The third horseman of the Apocalypse is usually interpreted as Famine, as the figure is talking about overcharging for the necessities of life: food. It seems an apt metaphor for what the Fed has caused on purpose, and is bringing about, again on purpose: recession.

A recession is two quarters of negative GPD growth (contraction) in a row. Well, Q1 GDP in the US declined by 1.4%. If GDP declines in Q2, we have an official recession. Okay, let’s take a quick look-see on recent headlines, shall we?

Well, we already have announcements of massive layoffs, even from big names like Carvana, Netflix, and Paypal. Tesla is instituting a hiring freeze and cutting some 10,000 jobs.

Here’s TechCrunch with an article titled, “This is not (just) another roundup of tech layoffs“:

After a month that saw nearly 16,000 tech workers lose their jobs, June is off to a similar tumultuous start. Startups across all sectors, from healthcare to enterprise SaaS to crypto, are laying off portions of staff and citing, seemingly, from the same notes: it’s a tough market, a time of uncertainty, and a correction toward sustainability is needed.
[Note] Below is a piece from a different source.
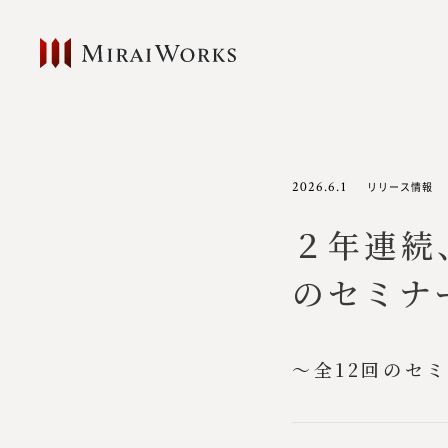
2026.6.1
リリース情報
２年連続
のセミナ
～全12回のセ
In real estate, we have beleaguered Better.com laying off thousands of people, Side eliminating 10% of the jobs, Rex basically going out of business, and Tomo laying off a third of its staff. Tech companies are cutting staff by the thousands. Mortgage companies are laying off thousands as the higher rates are killing the refi business, and the general slowdown in the economy means demand is sharply lower.

Target and Walmart reported terrible news, including “rapid slowdown in shopper spending.” And CNBC is reporting that even rich people are cutting back on spending:

With as much as 60% of U.S. consumers living paycheck to paycheck, it’s not a surprise to see that the spending cutbacks have started. Even with a strong job market and wage gains, as well as Covid stimulus savings, price spikes in core spending categories including food, gas and shelter are leading more Americans to mind their pocketbooks closely.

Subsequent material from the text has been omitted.